Each group provides a different piece of the puzzle: who ICE targets, who calls ICE, which neighborhoods are monitored, what times raids occur, which employers collaborate, and how agents move through schools, hospitals, streets, and workplaces.

  • Log everything in encrypted format.
  • Identify patterns in timing, geography, tactics, and cooperating institutions.
  • Cross-reference interview findings with public records to map ICE’s local infrastructure with precision.

Produce an ICE Infrastructure Map:

  • Map:

    • Known raid sites
    • Jail transfer hubs
    • Employer collaboration hotspots
    • School and hospital vulnerabilities
    • Courthouse pickup locations
  • Mark each with a threat rating (Low/Medium/High)
  • Release a redacted public version and keep an internal full version
  • You release two versions of the ICE Infrastructure Map, because they serve different purposes and protect different groups.

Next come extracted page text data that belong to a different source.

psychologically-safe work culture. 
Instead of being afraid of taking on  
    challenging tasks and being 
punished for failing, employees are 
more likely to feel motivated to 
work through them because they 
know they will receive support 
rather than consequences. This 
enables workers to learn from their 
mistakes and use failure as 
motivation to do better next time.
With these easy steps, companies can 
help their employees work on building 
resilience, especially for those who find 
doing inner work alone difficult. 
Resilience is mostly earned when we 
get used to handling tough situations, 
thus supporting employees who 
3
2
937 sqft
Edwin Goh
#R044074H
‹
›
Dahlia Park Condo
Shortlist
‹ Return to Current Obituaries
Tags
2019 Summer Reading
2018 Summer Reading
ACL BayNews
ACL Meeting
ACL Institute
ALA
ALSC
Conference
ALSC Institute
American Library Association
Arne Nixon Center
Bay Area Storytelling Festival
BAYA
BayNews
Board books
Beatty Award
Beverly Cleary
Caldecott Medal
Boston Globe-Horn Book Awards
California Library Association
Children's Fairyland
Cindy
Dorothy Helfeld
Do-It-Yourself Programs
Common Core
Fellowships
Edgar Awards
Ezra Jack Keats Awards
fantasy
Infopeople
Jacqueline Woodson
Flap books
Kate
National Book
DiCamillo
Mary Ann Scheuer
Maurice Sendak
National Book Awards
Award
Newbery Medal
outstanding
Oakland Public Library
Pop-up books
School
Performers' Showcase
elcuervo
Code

A public version is meant to mobilize communities, pressure institutions, expose patterns, and generate media attention without endangering sources or revealing tactics ICE can adapt to. It includes general locations, broad patterns, and safe-to-share findings. It is designed to educate, not to compromise people’s safety.

A full internal version contains sensitive details that cannot be released publicly: the names of cooperating officers, employers who tip off ICE, school administrators who share student data, hospitals that call agents on patients, exact times and days of raids, and the identities of informants. Revealing this information publicly could expose vulnerable people, jeopardize whistleblowers, allow ICE to modify its tactics, or lead to retaliation against interviewees. The internal version is for organizers only.

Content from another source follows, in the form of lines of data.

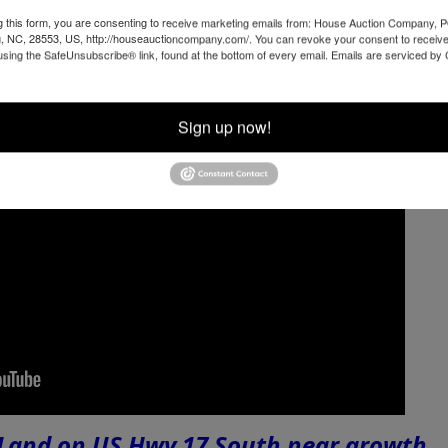
g this form, you are consenting to receive marketing emails from: House Auction Company, 
, NC, 28553, US, http://houseauctioncompany.com/. You can revoke your consent to receive
using the SafeUnsubscribe® link, found at the bottom of every email.
Emails are serviced by
Sign up now!
 Land on US Hwy 17 South near growth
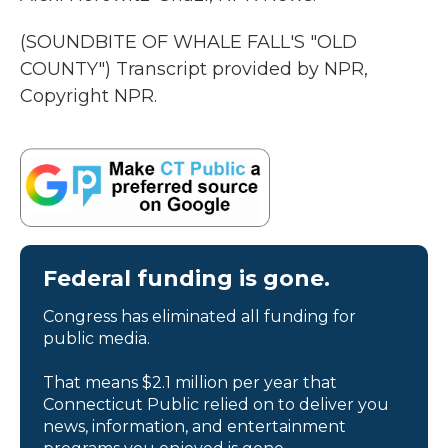
(SOUNDBITE OF WHALE FALL'S "OLD
COUNTY") Transcript provided by NPR,
Copyright NPR.
Federal funding is gone.
Congress has eliminated all funding for
public media.
That means $2.1 million per year that
Connecticut Public relied on to deliver you
news, information, and entertainment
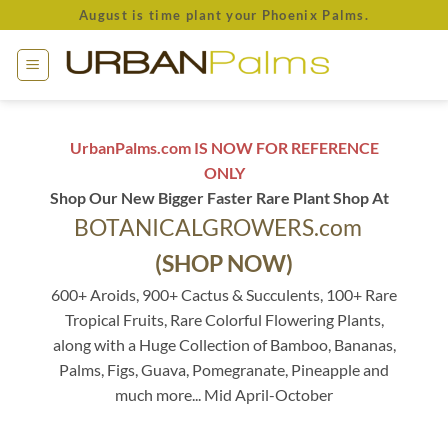
Skip
August is time plant your Phoenix Palms.
to
content
UrbanPalms.com IS NOW FOR REFERENCE
ONLY
Shop Our New Bigger Faster Rare Plant Shop At
BOTANICALGROWERS.com
(SHOP NOW)
600+ Aroids, 900+ Cactus & Succulents, 100+ Rare
Tropical Fruits, Rare Colorful Flowering Plants,
along with a Huge Collection of Bamboo, Bananas,
Palms, Figs, Guava, Pomegranate, Pineapple and
much more... Mid April-October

This dual-structure ensures the campaign has maximum public pressure while maintaining maximum operational security.


II. DISRUPTION AND OBSTRUCTION: HOW TO INTERFERE WITH ICE’S DAILY OPERATIONS

Once the map exists, the next step is to disrupt ICE’s rhythm. ICE depends on routine: early-morning arrests, quiet courthouse pickups, predictable jail transfers. If activists can make these routines unpredictable, noisy, and publicly visible, ICE’s efficiency collapses.

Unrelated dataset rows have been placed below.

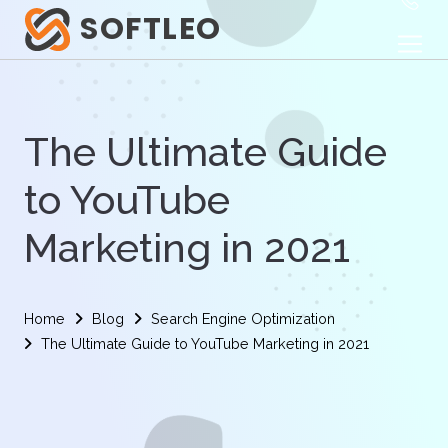
SOFTLEO
The Ultimate Guide
to YouTube
Marketing in 2021
Home
Blog
Search Engine Optimization
The Ultimate Guide to YouTube Marketing in 2021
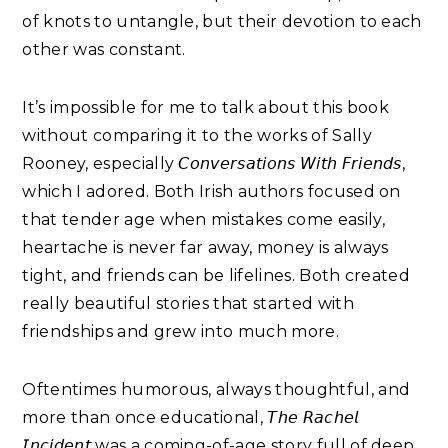
of knots to untangle, but their devotion to each
other was constant.
It’s impossible for me to talk about this book
without comparing it to the works of Sally
Rooney, especially 𝘊𝘰𝘯𝘷𝘦𝘳𝘴𝘢𝘵𝘪𝘰𝘯𝘴 𝘞𝘪𝘵𝘩 𝘍𝘳𝘪𝘦𝘯𝘥𝘴
,
which I adored. Both Irish authors focused on
that tender age when mistakes come easily,
heartache is never far away, money is always
tight, and friends can be lifelines. Both created
really beautiful stories that started with
friendships and grew into much more.
Oftentimes humorous, always thoughtful, and
more than once educational, 𝘛𝘩𝘦 𝘙𝘢𝘤𝘩𝘦𝘭
𝘐𝘯𝘤𝘪𝘥𝘦𝘯𝘵
was a coming-of-age story full of deep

Conceptually, obstruction forces ICE out of the shadows. It transforms every action into a public confrontation and imposes political, financial, and operational costs.

LOGISTICS FOR A DIRECT-RESPONSE INFRASTRUCTRE

Build a rapid-response architecture (Week 1-4):

  • Create a multilingual emergency hotline so community members can immediately report ICE sightings, raids, arrests, vehicle movement, courthouse presence, hospital surveillance, or employer-initiated stings. The hotline serves as the nerve center: it alerts volunteers, dispatches responders, verifies information, and documents every incident for legal, media, and organizing use.
  • Recruit 200-500 volunteers into alert groups
  • Divide into zones with 5-10 responders each
  • Train volunteers in:
    • filming agents without interfering
    • documenting badge numbers
    • speaking to media
    • de-escalation
  • Establish a dispatcher system:
    • rotating shifts
    • 24/7 coverage
    • clear activation protocols

LEGAL BOUNDARIES: WHAT NOT TO DO

This guide does not encourage or condone any action that violates the law. Community defense is powerful precisely because it is public, disciplined, documented, and lawful. The goal is to expose ICE, not to give the state an excuse to criminalize organizers. The following actions are illegal, dangerous, and absolutely advised against:

  • Physically blocking ICE vehicles or agents
    (This can be charged as obstruction, interference, or assault, and it gives ICE the narrative it wants.)

  • Attempting to prevent an arrest through physical means
    (Do not grab, touch, or stand in front of agents; do not surround vehicles; do not interfere with officer movement.)

  • Directing someone to flee from ICE custody
    (Providing legal information is protected; instructing someone to run is not.)

  • Entering restricted or secured government areas
    (Jails, detention centers, court back entrances, and federal property have their own criminal statutes.)

  • Impersonating law enforcement or officials
    (Even casually claiming authority can lead to felony charges.)

  • Tampering with evidence, documents, or government property
    (Every action in this strategy relies on transparency, not sabotage.)

Community defense must be rooted in observation, documentation, legal escalation, public pressure, and disciplined non-interference. When movements stay within these boundaries, they protect both the people being targeted and the organizers themselves. The power of this strategy comes from its visibility, its credibility, and its ability to reveal the violence of the system without giving the system a pretext to retaliate.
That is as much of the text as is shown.